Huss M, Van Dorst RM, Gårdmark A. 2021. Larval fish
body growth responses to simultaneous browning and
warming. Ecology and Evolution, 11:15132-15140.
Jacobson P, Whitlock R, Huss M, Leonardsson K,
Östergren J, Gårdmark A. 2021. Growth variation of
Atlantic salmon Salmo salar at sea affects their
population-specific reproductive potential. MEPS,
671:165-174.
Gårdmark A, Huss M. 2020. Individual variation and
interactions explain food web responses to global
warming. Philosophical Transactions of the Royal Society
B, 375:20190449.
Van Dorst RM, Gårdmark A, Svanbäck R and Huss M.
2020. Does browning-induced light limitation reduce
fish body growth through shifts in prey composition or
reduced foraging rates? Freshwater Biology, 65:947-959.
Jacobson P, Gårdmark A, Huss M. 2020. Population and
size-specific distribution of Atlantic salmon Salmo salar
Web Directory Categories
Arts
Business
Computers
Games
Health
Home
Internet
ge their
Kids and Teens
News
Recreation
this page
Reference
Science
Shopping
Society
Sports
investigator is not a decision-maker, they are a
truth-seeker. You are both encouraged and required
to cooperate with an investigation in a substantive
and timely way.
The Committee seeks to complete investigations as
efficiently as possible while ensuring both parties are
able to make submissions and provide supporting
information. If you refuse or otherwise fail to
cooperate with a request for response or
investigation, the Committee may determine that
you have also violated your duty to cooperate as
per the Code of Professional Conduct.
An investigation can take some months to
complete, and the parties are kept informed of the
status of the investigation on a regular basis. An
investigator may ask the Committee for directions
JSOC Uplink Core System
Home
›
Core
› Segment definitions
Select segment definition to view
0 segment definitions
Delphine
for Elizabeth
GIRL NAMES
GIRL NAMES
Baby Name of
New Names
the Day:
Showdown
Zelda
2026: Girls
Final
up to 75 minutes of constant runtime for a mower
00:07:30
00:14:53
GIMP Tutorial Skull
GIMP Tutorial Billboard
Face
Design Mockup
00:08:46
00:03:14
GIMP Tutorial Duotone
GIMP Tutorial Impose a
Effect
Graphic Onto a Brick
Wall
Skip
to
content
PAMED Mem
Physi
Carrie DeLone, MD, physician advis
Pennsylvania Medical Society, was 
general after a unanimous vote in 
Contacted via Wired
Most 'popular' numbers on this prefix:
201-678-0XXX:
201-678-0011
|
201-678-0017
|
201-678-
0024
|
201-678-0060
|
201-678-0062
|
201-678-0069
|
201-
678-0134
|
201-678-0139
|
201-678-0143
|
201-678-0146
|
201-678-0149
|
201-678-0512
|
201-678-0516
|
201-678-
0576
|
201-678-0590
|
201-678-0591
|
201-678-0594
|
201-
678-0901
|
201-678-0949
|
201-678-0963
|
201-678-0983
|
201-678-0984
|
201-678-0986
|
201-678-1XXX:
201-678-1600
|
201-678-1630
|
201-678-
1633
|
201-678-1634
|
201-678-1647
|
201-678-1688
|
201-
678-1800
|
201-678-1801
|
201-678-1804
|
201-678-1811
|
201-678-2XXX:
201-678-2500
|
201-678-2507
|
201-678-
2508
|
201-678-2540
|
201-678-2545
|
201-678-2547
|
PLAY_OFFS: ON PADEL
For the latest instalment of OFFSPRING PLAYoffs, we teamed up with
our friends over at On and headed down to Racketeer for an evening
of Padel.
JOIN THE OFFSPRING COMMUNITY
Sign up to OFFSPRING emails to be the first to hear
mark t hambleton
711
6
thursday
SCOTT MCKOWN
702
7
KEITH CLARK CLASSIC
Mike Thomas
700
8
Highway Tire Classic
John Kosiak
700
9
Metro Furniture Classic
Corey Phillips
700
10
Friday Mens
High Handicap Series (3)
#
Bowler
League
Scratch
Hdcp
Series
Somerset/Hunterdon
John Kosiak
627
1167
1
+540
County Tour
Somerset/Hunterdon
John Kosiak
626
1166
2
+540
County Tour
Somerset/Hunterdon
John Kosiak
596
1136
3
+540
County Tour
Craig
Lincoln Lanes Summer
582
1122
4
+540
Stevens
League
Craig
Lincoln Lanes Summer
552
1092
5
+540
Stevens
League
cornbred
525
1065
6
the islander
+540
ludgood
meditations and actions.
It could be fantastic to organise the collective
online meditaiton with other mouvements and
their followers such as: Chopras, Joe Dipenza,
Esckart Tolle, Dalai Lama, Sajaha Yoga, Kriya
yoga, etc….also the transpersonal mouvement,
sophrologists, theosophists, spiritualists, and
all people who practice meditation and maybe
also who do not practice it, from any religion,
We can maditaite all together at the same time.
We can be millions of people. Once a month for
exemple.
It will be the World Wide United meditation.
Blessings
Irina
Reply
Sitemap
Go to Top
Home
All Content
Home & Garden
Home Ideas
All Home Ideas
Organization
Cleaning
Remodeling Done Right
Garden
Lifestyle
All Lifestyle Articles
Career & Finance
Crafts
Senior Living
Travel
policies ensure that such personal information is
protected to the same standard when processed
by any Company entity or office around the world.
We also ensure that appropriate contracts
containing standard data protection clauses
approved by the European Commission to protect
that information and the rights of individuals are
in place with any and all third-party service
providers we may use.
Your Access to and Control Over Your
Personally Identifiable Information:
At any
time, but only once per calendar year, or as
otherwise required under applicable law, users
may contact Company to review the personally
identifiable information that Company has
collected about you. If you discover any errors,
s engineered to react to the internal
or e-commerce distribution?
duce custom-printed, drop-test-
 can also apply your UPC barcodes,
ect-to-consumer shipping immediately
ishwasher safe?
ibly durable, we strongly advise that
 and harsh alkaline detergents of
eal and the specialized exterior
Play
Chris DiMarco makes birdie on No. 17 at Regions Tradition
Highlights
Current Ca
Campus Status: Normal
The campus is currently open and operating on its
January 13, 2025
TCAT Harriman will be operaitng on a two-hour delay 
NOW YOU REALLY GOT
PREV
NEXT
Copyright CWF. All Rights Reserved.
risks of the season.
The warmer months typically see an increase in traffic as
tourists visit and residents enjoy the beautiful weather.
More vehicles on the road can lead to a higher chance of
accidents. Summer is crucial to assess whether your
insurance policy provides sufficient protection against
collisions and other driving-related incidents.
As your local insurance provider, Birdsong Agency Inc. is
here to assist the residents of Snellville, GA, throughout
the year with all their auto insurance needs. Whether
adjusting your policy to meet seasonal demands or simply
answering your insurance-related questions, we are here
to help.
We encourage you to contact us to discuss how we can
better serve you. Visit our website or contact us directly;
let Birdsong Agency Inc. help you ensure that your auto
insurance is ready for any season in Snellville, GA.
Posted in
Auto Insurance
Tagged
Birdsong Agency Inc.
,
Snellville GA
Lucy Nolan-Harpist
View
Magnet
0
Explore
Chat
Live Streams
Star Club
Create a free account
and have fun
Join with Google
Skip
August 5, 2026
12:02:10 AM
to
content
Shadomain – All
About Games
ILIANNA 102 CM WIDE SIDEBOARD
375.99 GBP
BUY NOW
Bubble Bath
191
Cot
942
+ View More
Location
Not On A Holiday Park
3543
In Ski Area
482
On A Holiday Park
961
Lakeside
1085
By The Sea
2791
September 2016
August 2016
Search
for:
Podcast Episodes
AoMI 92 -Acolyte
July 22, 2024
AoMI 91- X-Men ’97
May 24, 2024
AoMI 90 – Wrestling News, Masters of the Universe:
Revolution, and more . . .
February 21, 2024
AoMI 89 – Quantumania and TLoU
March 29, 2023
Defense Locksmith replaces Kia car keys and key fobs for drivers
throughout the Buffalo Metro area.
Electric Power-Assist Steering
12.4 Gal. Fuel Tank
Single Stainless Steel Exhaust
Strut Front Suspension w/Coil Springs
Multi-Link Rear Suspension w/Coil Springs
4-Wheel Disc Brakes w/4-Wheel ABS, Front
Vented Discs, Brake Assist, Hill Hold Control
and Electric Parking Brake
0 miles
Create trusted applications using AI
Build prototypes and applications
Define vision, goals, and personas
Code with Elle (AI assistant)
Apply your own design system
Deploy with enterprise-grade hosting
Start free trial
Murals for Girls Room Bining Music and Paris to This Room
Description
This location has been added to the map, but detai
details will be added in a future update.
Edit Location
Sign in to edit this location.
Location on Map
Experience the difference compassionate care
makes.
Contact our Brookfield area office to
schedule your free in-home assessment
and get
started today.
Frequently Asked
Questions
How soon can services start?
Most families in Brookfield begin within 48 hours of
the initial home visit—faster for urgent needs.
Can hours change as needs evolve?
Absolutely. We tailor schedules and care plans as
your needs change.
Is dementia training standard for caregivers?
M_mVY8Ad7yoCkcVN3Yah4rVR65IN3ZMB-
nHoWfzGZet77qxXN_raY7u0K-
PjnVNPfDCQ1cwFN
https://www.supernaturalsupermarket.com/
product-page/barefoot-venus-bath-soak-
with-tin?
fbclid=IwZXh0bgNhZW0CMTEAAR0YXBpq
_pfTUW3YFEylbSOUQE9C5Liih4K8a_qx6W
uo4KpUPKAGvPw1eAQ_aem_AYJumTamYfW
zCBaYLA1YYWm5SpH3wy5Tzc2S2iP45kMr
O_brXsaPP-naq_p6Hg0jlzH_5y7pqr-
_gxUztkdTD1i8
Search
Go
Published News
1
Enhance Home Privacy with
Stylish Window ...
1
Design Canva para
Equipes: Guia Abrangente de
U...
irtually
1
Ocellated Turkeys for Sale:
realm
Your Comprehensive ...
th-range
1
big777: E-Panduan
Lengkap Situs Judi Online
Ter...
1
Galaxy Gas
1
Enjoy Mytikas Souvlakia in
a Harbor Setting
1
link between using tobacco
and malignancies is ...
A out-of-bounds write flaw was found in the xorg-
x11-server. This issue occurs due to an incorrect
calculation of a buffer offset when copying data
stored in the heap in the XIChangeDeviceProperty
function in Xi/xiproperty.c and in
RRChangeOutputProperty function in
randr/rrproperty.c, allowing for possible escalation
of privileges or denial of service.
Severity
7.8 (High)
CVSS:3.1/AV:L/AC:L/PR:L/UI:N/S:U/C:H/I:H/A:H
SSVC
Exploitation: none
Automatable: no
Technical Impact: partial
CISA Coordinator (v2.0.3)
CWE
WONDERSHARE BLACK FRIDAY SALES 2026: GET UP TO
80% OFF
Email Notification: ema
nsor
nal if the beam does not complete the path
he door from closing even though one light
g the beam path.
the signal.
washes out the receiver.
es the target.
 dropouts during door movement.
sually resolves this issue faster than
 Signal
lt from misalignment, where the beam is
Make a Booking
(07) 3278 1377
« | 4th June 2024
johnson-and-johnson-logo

> _Exercise directions_
Among the records, find every line holding the word "free" and copy it.

> _Solution_
Create a free account
Start free trial
schedule your free in-home assessment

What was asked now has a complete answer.